Durch moderne Mikroskopiemethoden ist es möglich, mithilfe der multiparametrischen Bildgebung Gewebeproben zu kartieren. Dabei betrachten Wissenschaftler verschiedene Aspekte – etwa die Häufigkeit oder räumliche Verteilung unterschiedlicher Zelltypen. Dies ist für die Krebsforschung relevant, da Krebszellen nicht isoliert vorkommen, sondern in engem Austausch mit Immunzellen, Blutgefäßen und Bindegewebszellen stehen. Die räumliche Anordnung dieser Zellen hat Einfluss auf den Erkrankungsverlauf und die Therapie. Im Unterschied zu klassischen Untersuchungen, bei denen oft nur wenige Merkmale gleichzeitig betrachtet werden, ermöglicht die multiparametrische Bildgebung eine detaillierte Charakterisierung vieler Tausend bis Millionen einzelner Zellen. Dies kann die Forschung und Diagnostik von Krebserkrankungen vereinfachen. Die Auswertung der Aufnahmen ist komplex: Nachdem verschiedene Zelltypen identifiziert, gemessen und gezählt wurden, folgen Untersuchungen nach Auffälligkeiten, etwa in Form räumlicher Häufungen. Dafür waren bislang diverse Programme und aufwendig angepasste Analyseschritte notwendig. Die neue Software spatialproteomics soll dieses Verfahren künftig deutlich vereinfachen, da sie verschiedene Arbeitsschnitte bündelt und die Analyse der Mikroskopiebilder begleitet.
Analysebeispiel bei Lymphomen
In ihrem Paper demonstriert das Team um Matthias Meyer-Bender, Europäisches Laboratorium für Molekularbiologie (EMBL) die Arbeitsweise der Software am Beispiel von B-Zell Non-Hodgkin Lymphomen. Durch die Verwendung der Software analysierten die Wissenschaftler die Verteilung unterschiedlicher Zelltypen innerhalb einer Biopsie. So konnte spatialproteomics bei der Unterscheidung zwischen gut- und bösartigen Lymphomen unterstützen.

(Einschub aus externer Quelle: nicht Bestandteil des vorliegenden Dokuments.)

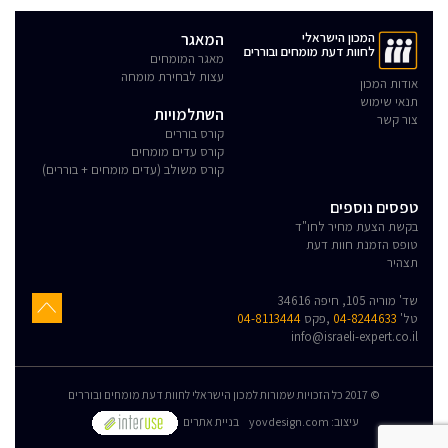
המכון הישראלי
המאגר
לחוות דעת מומחים ובוררים
מאגר המומחים
עצות לבחירת מומחה
אודות המכון
תנאי שימוש
השתלמויות
צור קשר
קורס בוררים
קורס עדים מומחים
קורס משולב (עדים מומחים + בוררים)
טפסים נוספים
בקשת הצעת מחיר לחו"ד
טופס הזמנת חוות דעת
תצהיר
שד' מוריה 105, חיפה 34616
טל'
04-8244633
,פקס
04-8113444
info@israeli-expert.co.il
© 2017 כל הזכויות שמורות למכון הישראלי לחוות דעת מומחים ובוררים
:עיצוב
yovdesign.com
בניית אתרים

„Einfach zugängliche Analyseprogramme sind eine wichtige Voraussetzung dafür, dass neue Bildgebungstechnologien breit eingesetzt werden können. Sie reduzieren technische Einstiegshürden, verbessern die Vergleichbarkeit von Untersuchungen und erleichtern es, komplexe Daten reproduzierbar auszuwerten“, erläutert Erstautor Meyer-Bender. Dr. Peter-Martin Bruch, Letztautor aus den Düsseldorfer Universitäten, ergänzt: „Damit kann spatialproteomics nicht nur die Lymphomforschung unterstützen, sondern grundsätzlich für die Untersuchung unterschiedlicher Tumorerkrankungen, entzündlicher Prozesse und anderer komplexer Gewebe eingesetzt werden.“
Software ist frei verfügbar
Als besonderen Erfolg wertet Bruch die interdisziplinäre Zusammenarbeit zwischen der Heinrich-Heine-Universität Düsseldorf (HHU), des Universitätsklinikums Düsseldorf (UKD) und dem EMBL. „Wir konnten die klinische und experimentelle Expertise aus Düsseldorf mit der methodischen Kompetenz des EMBL in Bioinformatik, Datenwissenschaft und Softwareentwicklung verbinden. Diese enge Zusammenarbeit war entscheidend, um ein Werkzeug zu schaffen, das sowohl technisch leistungsfähig als auch an konkreten biologischen und medizinischen Fragestellungen ausgerichtet ist“, freut sich Bruch. Die Software ist frei verfügbar, damit viele Forschende sie nutzen können. Neben der HHU, dem UKD und dem EMBL beteiligten sich zudem die Universität Heidelberg und das Center für integrierte Onkologie (CIO) Aachen, Bonn, Köln, Düsseldorf.